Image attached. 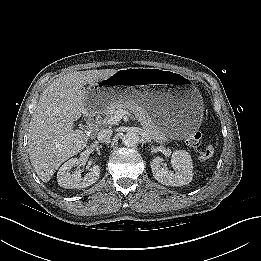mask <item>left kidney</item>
<instances>
[{
    "label": "left kidney",
    "mask_w": 261,
    "mask_h": 261,
    "mask_svg": "<svg viewBox=\"0 0 261 261\" xmlns=\"http://www.w3.org/2000/svg\"><path fill=\"white\" fill-rule=\"evenodd\" d=\"M171 164L175 172H171L163 165V158L155 157L150 162L154 178L166 186H183L192 181L193 163L191 155L185 150H176L172 153Z\"/></svg>",
    "instance_id": "5707ae66"
}]
</instances>
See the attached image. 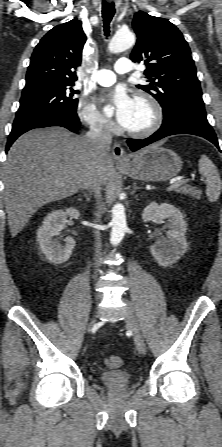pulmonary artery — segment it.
Masks as SVG:
<instances>
[{"label": "pulmonary artery", "mask_w": 222, "mask_h": 447, "mask_svg": "<svg viewBox=\"0 0 222 447\" xmlns=\"http://www.w3.org/2000/svg\"><path fill=\"white\" fill-rule=\"evenodd\" d=\"M132 70V63L129 59H121L116 62L115 72L110 70L101 69L97 71L93 76V81L101 86H110L116 81V74L125 75L129 74Z\"/></svg>", "instance_id": "pulmonary-artery-1"}]
</instances>
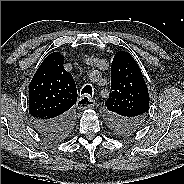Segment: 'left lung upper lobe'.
<instances>
[{
    "instance_id": "1",
    "label": "left lung upper lobe",
    "mask_w": 184,
    "mask_h": 184,
    "mask_svg": "<svg viewBox=\"0 0 184 184\" xmlns=\"http://www.w3.org/2000/svg\"><path fill=\"white\" fill-rule=\"evenodd\" d=\"M149 93L142 72L130 53L119 51L111 65V91L105 102L110 126L120 134L143 124L149 110Z\"/></svg>"
}]
</instances>
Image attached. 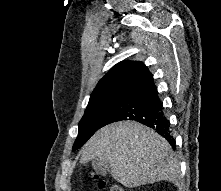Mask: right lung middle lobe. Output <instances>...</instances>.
Masks as SVG:
<instances>
[{
    "mask_svg": "<svg viewBox=\"0 0 221 191\" xmlns=\"http://www.w3.org/2000/svg\"><path fill=\"white\" fill-rule=\"evenodd\" d=\"M120 99H114L103 103L87 106L82 119L79 122V133L73 145V150L86 143V141L99 129L109 116L112 109Z\"/></svg>",
    "mask_w": 221,
    "mask_h": 191,
    "instance_id": "1",
    "label": "right lung middle lobe"
}]
</instances>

****************************************

Task to complete | Go line by line through the data above and report each one that holds the string "path".

Written solution |
    "mask_svg": "<svg viewBox=\"0 0 261 261\" xmlns=\"http://www.w3.org/2000/svg\"><path fill=\"white\" fill-rule=\"evenodd\" d=\"M171 164L175 172H171L163 165V158L155 157L150 162L154 178L166 186H183L192 181L193 163L191 155L185 150H176L172 153Z\"/></svg>",
[{"label": "pulmonary artery", "mask_w": 222, "mask_h": 447, "mask_svg": "<svg viewBox=\"0 0 222 447\" xmlns=\"http://www.w3.org/2000/svg\"><path fill=\"white\" fill-rule=\"evenodd\" d=\"M132 70V63L129 59H121L116 62L115 72L110 70L101 69L97 71L93 76V81L101 86H110L116 81V74L125 75L129 74Z\"/></svg>", "instance_id": "pulmonary-artery-1"}]
    "mask_svg": "<svg viewBox=\"0 0 184 184\" xmlns=\"http://www.w3.org/2000/svg\"><path fill=\"white\" fill-rule=\"evenodd\" d=\"M149 93L142 72L130 53L119 51L111 65V91L105 102L110 126L120 134L143 124L149 110Z\"/></svg>"
    "mask_svg": "<svg viewBox=\"0 0 221 191\" xmlns=\"http://www.w3.org/2000/svg\"><path fill=\"white\" fill-rule=\"evenodd\" d=\"M120 99H114L103 103L87 106L82 119L79 122V133L73 145V150L86 143V141L99 129L109 116L112 109Z\"/></svg>",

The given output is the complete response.